Possible involvement of nitric oxide in the central salt-loading-induced cardiovascular responses in conscious rats

• Published in: Brain research Vol. 963; no. 1; pp. 224 - 231
• Main Authors: Jin, Qing-Hua, Kunitake, Takato, Chu, Chun-Ping, Qiu, De-Lai, Kato, Kazuo, Ishizuka, Yuta, Kannan, Hiroshi
• Format: Journal Article
• Language: English
• Published: London Elsevier B.V 14.02.2003; Amsterdam Elsevier; New York, NY
• Subjects: Animals; Biological and medical sciences; Blood pressure; Blood Pressure - physiology; Enzyme Inhibitors - pharmacology; Extracellular Space - metabolism; Fundamental and applied biological sciences. Psychology; Heart rate; Heart Rate - physiology; Hemodynamics - drug effects; Hemodynamics - physiology; Male; Microdialysis; Molsidomine - analogs & derivatives; Molsidomine - pharmacology; Motor control and motor pathways. Reflexes. Control centers of vegetative functions. Vestibular system and equilibration; Nitric oxide; Nitric Oxide - metabolism; Nitric Oxide - physiology; Nitric Oxide Donors - pharmacology; Nitric Oxide Synthase - antagonists & inhibitors; omega-N-Methylarginine - pharmacology; Paraventricular Hypothalamic Nucleus - drug effects; Paraventricular nucleus; Rats; Rats, Wistar; Saline Solution, Hypertonic - pharmacology; Vertebrates: nervous system and sense organs; Heart rate; Endocrine and autonomic regulation; Blood pressure; Paraventricular nucleus; Nitric oxide; Cardiovascular control; Rat; Rodentia; Central nervous system; Salt; Vertebrata; Mammalia; Hemodynamics; Brain (vertebrata)

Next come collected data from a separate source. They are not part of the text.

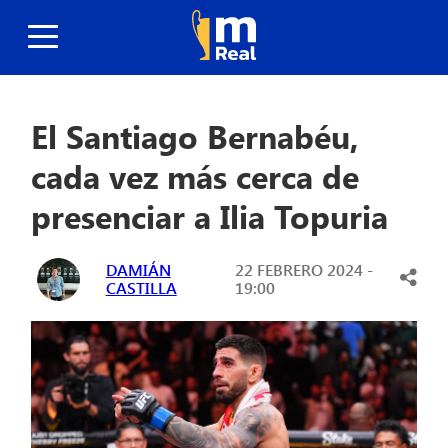
El Santiago Bernabéu,
cada vez más cerca de
presenciar a Ilia Topuria
DAMIÁN
22 FEBRERO 2024 -
CASTILLA
19:00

• ISSN: 0006-8993; 1872-6240
• DOI: 10.1016/S0006-8993(02)03982-3

The objective of this study was to elucidate the possible involvement of nitric oxide (NO) in the cardiovascular responses induced by central salt loading. Direct perfusion of the hypothalamic paraventricular nucleus (PVN) region with hypertonic saline (0.3 or 0.45 M) was performed in conscious rats by using an in vivo brain microdialysis technique. The extracellular concentration of NO metabolites in the PVN region was measured, as were the blood pressure (BP) and heart rate (HR). Perfusion of 0.45 M saline increased the BP, HR, and NO metabolite levels in the PVN region; however, perfusion of 0.3 M saline enhanced only the level of NO metabolites but did not induce changes in the BP and HR. Next, we determined whether the NO was involved in the cardiovascular responses induced by hypertonic saline. Pretreatment with N G-methyl- l-arginine ( l-NMMA), an inhibitor of NO synthase, attenuated the increases in the BP and HR induced by direct perfusion of 0.45 M saline, while direct infusion of 3-morpholinosyndnonimine (SIN-1, a NO donor) in the PVN region induced increases in the BP and HR. These results suggest that local perfusion of the PVN region with hypertonic saline elicits a local release of NO, which may be carried out by activating nitric oxide synthase to produce cardiovascular responses.